Paired vs. Unpaired Tests

Setting	Test
Same test set, two models	Paired (McNemar’s, Wilcoxon signed-rank)
Independent test sets	Unpaired (t-test, Mann-Whitney U)

Paired tests are generally more powerful when the pairing is valid (same inputs evaluated twice).

McNemar’s test for classification:

\[ \chi^2 = \frac{(b - c)^2}{b + c} \]

where \(b\) = # examples where A correct, B wrong; \(c\) = vice versa.

Bootstrap Confidence Intervals

Resample the test set with replacement \(B\) times; compute metric on each resample:

\[ \hat{\mu}^{*(b)} = \text{metric}(\text{resample}_b) \]

Report the 2.5th–97.5th percentile of \(\{\hat{\mu}^{*(b)}\}\) as the 95% CI.

Non-parametric; works for any metric.

Data Contamination

The Problem

If test examples appear (verbatim or paraphrased) in pretraining data, reported accuracy is inflated.

Temporal Split

Train on data before date \(T\); evaluate on data after \(T\).

Guarantees no look-ahead contamination.
Used by GSM8k-style temporal holdouts.

N-gram Overlap Checks

Compute n-gram overlap between train and test; flag high-overlap examples.

Power Analysis

Before running an experiment, determine the sample size \(n\) needed to detect an effect.

For a two-sample test at significance level \(\alpha\) and power \(1-\beta\):

\[ n = \frac{(z_{\alpha/2} + z_\beta)^2 \cdot 2\sigma^2}{\delta^2} \]

where \(\delta\) is the minimum detectable effect size.

Key insight: underpowered experiments waste resources and mislead.

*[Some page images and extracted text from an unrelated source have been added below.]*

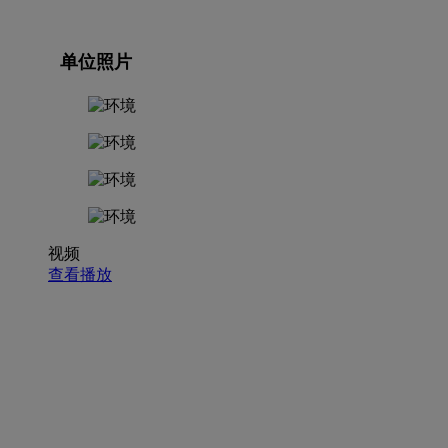
单位照片
视频
查看播放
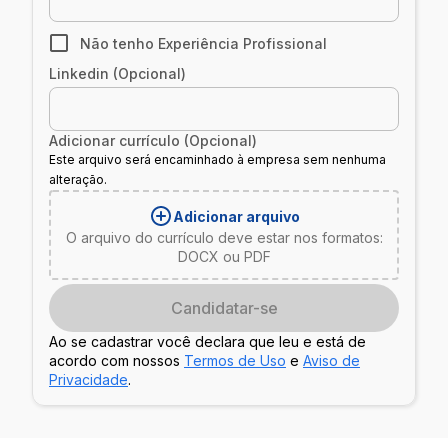
Não tenho Experiência Profissional
Linkedin (Opcional)
Adicionar currículo (Opcional)
Este arquivo será encaminhado à empresa sem nenhuma
alteração.
Adicionar arquivo
O arquivo do currículo deve estar nos formatos:
DOCX ou PDF
Candidatar-se
Ao se cadastrar você declara que leu e está de
acordo com nossos
Termos de Uso
e
Aviso de
Privacidade
.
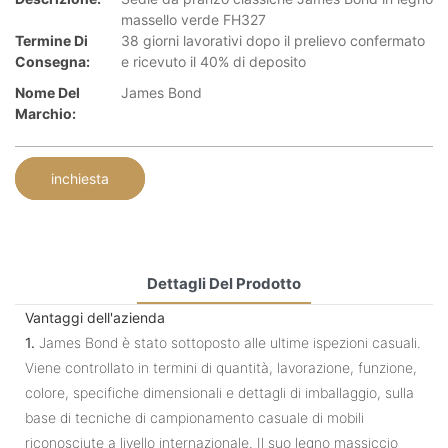
massello verde FH327
Termine Di
38 giorni lavorativi dopo il prelievo confermato
Consegna:
e ricevuto il 40% di deposito
Nome Del
James Bond
Marchio:
inchiesta
Dettagli Del Prodotto
Vantaggi dell'azienda
1.
James Bond è stato sottoposto alle ultime ispezioni casuali.
Viene controllato in termini di quantità, lavorazione, funzione,
colore, specifiche dimensionali e dettagli di imballaggio, sulla
base di tecniche di campionamento casuale di mobili
riconosciute a livello internazionale. Il suo legno massiccio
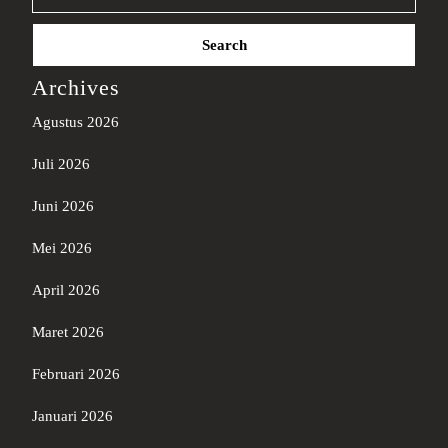
Search
for:
Archives
Agustus 2026
Juli 2026
Juni 2026
Mei 2026
April 2026
Maret 2026
Februari 2026
Januari 2026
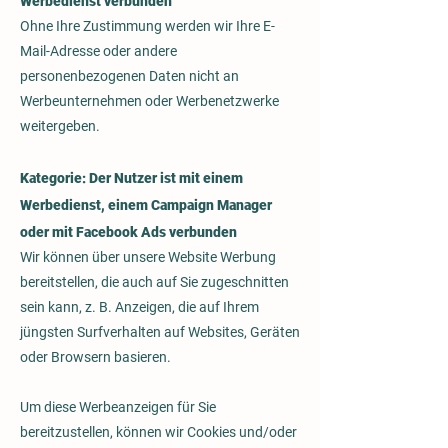
Werbedienst verbunden
Ohne Ihre Zustimmung werden wir Ihre E-
Mail-Adresse oder andere
personenbezogenen Daten nicht an
Werbeunternehmen oder Werbenetzwerke
weitergeben.
Kategorie: Der Nutzer ist mit einem
Werbedienst, einem Campaign Manager
oder mit Facebook Ads verbunden
Wir können über unsere Website Werbung
bereitstellen, die auch auf Sie zugeschnitten
sein kann, z. B. Anzeigen, die auf Ihrem
jüngsten Surfverhalten auf Websites, Geräten
oder Browsern basieren.
Um diese Werbeanzeigen für Sie
bereitzustellen, können wir Cookies und/oder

If \(n\) is too small, you may fail to detect a real effect (Type II error) or report a false positive (Type II error inflated under multiple testing).

Annotation Quality

When building datasets with human labels, measure inter-annotator agreement.

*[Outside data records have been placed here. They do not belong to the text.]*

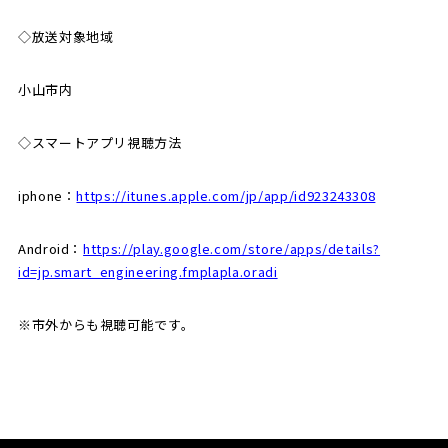
◇放送対象地域
小山市内
◇スマートアプリ視聴方法
iphone：
https://itunes.apple.com/jp/app/id923243308
Android：
https://play.google.com/store/apps/details?
id=jp.smart_engineering.fmplapla.oradi
※市外からも視聴可能です。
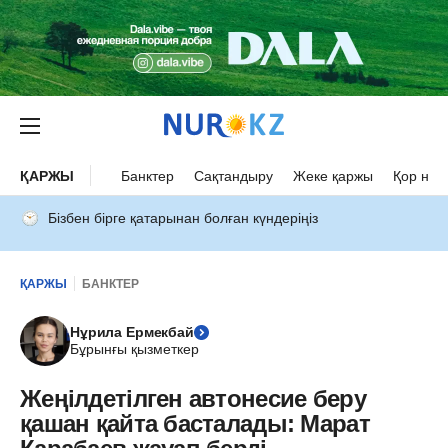
ҚАРЖЫ
Банктер
Сақтандыру
Жеке қаржы
Қор нар
Бізбен бірге қатарынан болған күндеріңіз
ҚАРЖЫ
БАНКТЕР
Нұрила Ермекбай
Бұрынғы қызметкер
Жеңілдетілген автонесие беру
қашан қайта басталады: Марат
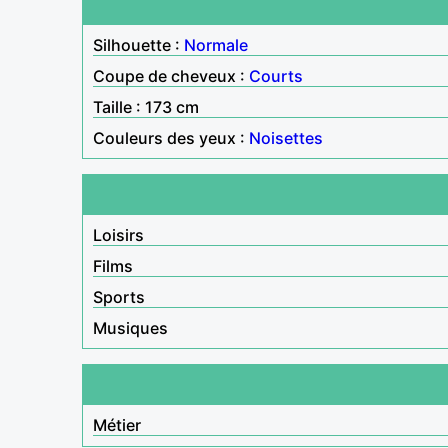
Silhouette :
Normale
Coupe de cheveux :
Courts
Taille : 173 cm
Couleurs des yeux :
Noisettes
Loisirs
Films
Sports
Musiques
Métier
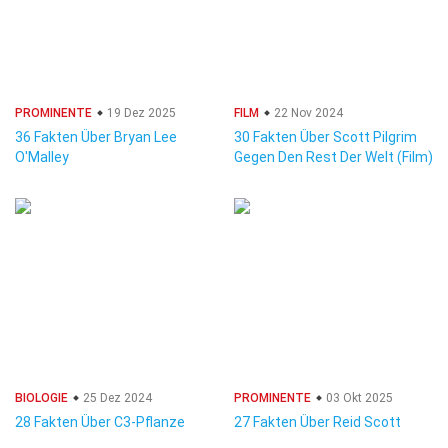
PROMINENTE
19 Dez 2025
FILM
22 Nov 2024
36 Fakten Über Bryan Lee
30 Fakten Über Scott Pilgrim
O'Malley
Gegen Den Rest Der Welt (Film)
BIOLOGIE
25 Dez 2024
PROMINENTE
03 Okt 2025
28 Fakten Über C3-Pflanze
27 Fakten Über Reid Scott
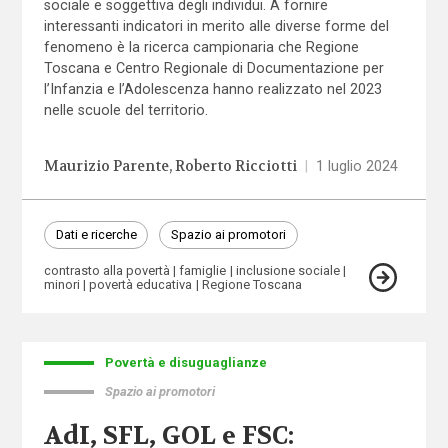
sociale e soggettiva degli individui. A fornire
interessanti indicatori in merito alle diverse forme del
fenomeno è la ricerca campionaria che Regione
Toscana e Centro Regionale di Documentazione per
l’Infanzia e l’Adolescenza hanno realizzato nel 2023
nelle scuole del territorio.
Maurizio Parente
Roberto Ricciotti
|
1 luglio 2024
Dati e ricerche
Spazio ai promotori
contrasto alla povertà
famiglie
inclusione sociale
minori
povertà educativa
Regione Toscana
Povertà e disuguaglianze
Spazio ai promotori
AdI, SFL, GOL e FSC:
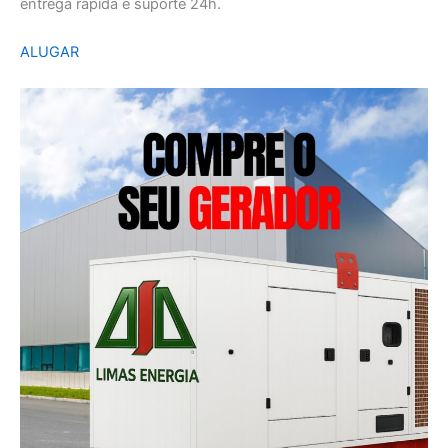
entrega rápida e suporte 24h.
ALUGAR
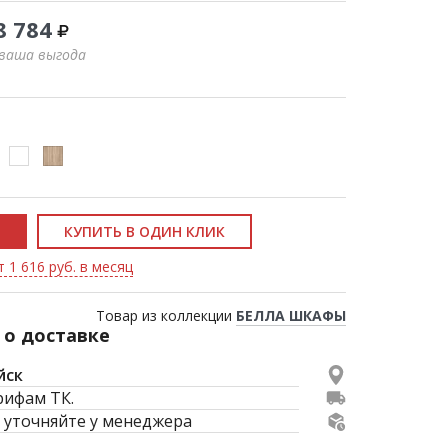
8 784
 ваша выгода
КУПИТЬ В ОДИН КЛИК
 1 616 руб. в месяц
Товар из коллекции
БЕЛЛА ШКАФЫ
о доставке
йск
рифам ТК.
 уточняйте у менеджера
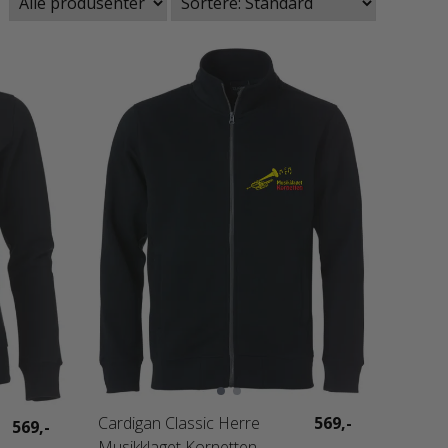
Cardigan Classic Herre
569,-
569,-
Musikklaget Kornetten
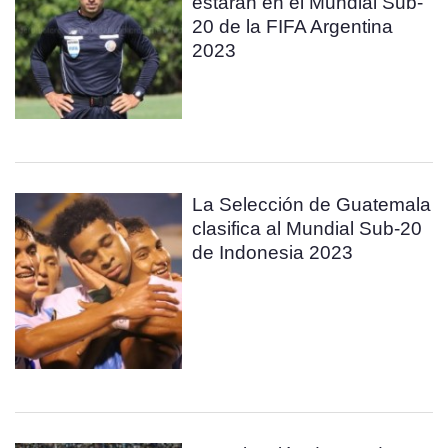
estarán en el Mundial Sub-
20 de la FIFA Argentina
2023
La Selección de Guatemala
clasifica al Mundial Sub-20
de Indonesia 2023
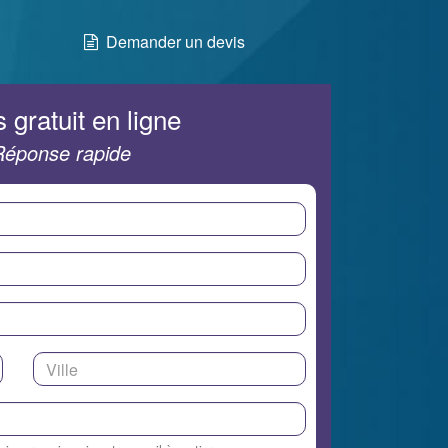
Demander un devis
 gratuit en ligne
Réponse rapide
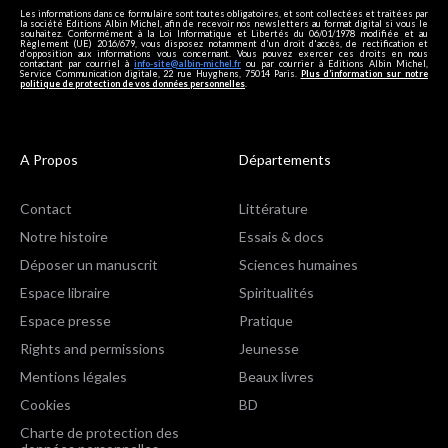
Les informations dans ce formulaire sont toutes obligatoires, et sont collectées et traitées par
la société Editions Albin Michel, afin de recevoir nos newsletters au format digital si vous le
souhaitez. Conformément à la Loi Informatique et Libertés du 06/01/1978 modifiée et au
Règlement (UE) 2016/679, vous disposez notamment d'un droit d'accès, de rectification et
d’opposition aux informations vous concernant. Vous pouvez exercer ces droits en nous
contactant par courriel à
info-site@albin-michel.fr
ou par courrier à Editions Albin Michel,
Service Communication digitale, 22 rue Huyghens, 75014 Paris.
Plus d’information sur notre
politique de protection de vos données personnelles
.
A Propos
Départements
Contact
Littérature
Notre histoire
Essais & docs
Déposer un manuscrit
Sciences humaines
Espace libraire
Spiritualités
Espace presse
Pratique
Rights and permissions
Jeunesse
Mentions légales
Beaux livres
Cookies
BD
Charte de protection des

Cohen’s Kappa (2 annotators)

\[ \kappa = \frac{p_o - p_e}{1 - p_e} \]

where \(p_o\) = observed agreement, \(p_e\) = expected agreement by chance.

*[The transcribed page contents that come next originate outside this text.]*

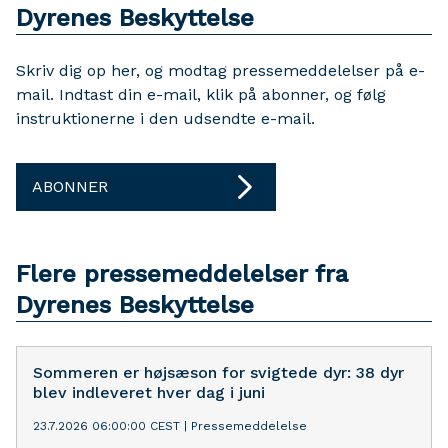
Dyrenes Beskyttelse
Skriv dig op her, og modtag pressemeddelelser på e-
mail. Indtast din e-mail, klik på abonner, og følg
instruktionerne i den udsendte e-mail.
ABONNER
Flere pressemeddelelser fra
Dyrenes Beskyttelse
Sommeren er højsæson for svigtede dyr: 38 dyr
blev indleveret hver dag i juni
23.7.2026 06:00:00 CEST
|
Pressemeddelelse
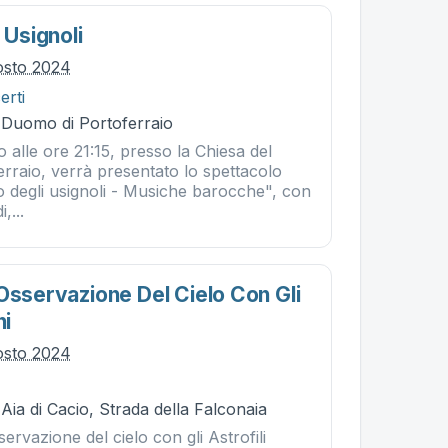
 Usignoli
osto 2024
erti
- Duomo di Portoferraio
 alle ore 21:15, presso la Chiesa del
rraio, verrà presentato lo spettacolo
o degli usignoli - Musiche barocche", con
,...
Osservazione Del Cielo Con Gli
ni
osto 2024
 Aia di Cacio, Strada della Falconaia
rvazione del cielo con gli Astrofili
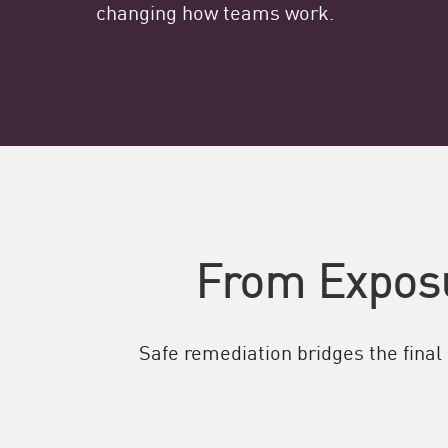
changing how teams work.
From Exposu
Safe remediation bridges the fina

\(\kappa = 1\): perfect agreement.
\(\kappa = 0\): agreement at chance level.
\(\kappa < 0\): worse than chance.

Fleiss’ Kappa (multiple annotators)

Generalization of Cohen’s Kappa to \(k\) raters:

\[ \bar{\kappa} = \frac{\bar{P} - \bar{P}_e}{1 - \bar{P}_e} \]

Krippendorff’s Alpha

More general: handles ordinal, interval, and ratio scales, missing data, and any number of annotators.

For nominal scale, \(\alpha\) reduces to a form similar to Fleiss’ \(\kappa\).

Guideline (Landis & Koch scale):

\(\kappa\) range	Interpretation
\(< 0.20\)	Slight
\(0.21\)–\(0.40\)	Fair
\(0.41\)–\(0.60\)	Moderate
\(0.61\)–\(0.80\)	Substantial
\(> 0.80\)	Almost perfect

Target \(\kappa \geq 0.6\) for publishable annotation quality.

Variance Reduction

When comparing models, reduce variance to make comparisons sharper.

Control Variates

Use the same random seeds, same test set, same batch order across compared models when possible.

Stratified Sampling

Ensure test set covers different difficulty strata; report per-strata results alongside aggregate.

Multiple Runs

Report mean and standard deviation across \(k\) random seeds:

\[ \bar{m} \pm \text{std}(m_1,\dots,m_k) \]

Experimental Design Checklist

Before running experiments:

Hypothesis is clearly stated.
Evaluation metric is chosen and justified.
Baseline is defined and fair.
Test set is held out strictly.
Sample size is adequate (power analysis or prior work).
Contamination has been checked.
Statistical test and significance threshold are decided.

Lec14 Takeaways

A well-posed hypothesis is half the experiment.
Always report uncertainty (SE, CI) alongside point estimates.
Use paired tests when the pairing is valid; they are more powerful.
Power analysis before data collection prevents underpowered studies.
High annotation agreement (\(\kappa \geq 0.6\)) is necessary for trustworthy datasets.
Data contamination is a serious, underreported threat to benchmark validity.

Final Summary

Lec13: NLP evaluation requires careful metric choice. Benchmarks must be valid, discriminative, and uncontaminated. LLM-as-judge is powerful but needs bias mitigation. Human evaluation (Chatbot Arena) provides ground truth at scale.
Lec14: Good experimental design starts with a falsifiable hypothesis. Statistical rigor (CIs, hypothesis tests, power analysis) and high annotation quality (\(\kappa\)) are non-negotiable in credible NLP research.

This post is based on CMU 11-711 Advanced NLP lecture materials (Evaluation and Benchmarks, Lec13; Research Skills & Experimental Design, Lec14; Sean Welleck).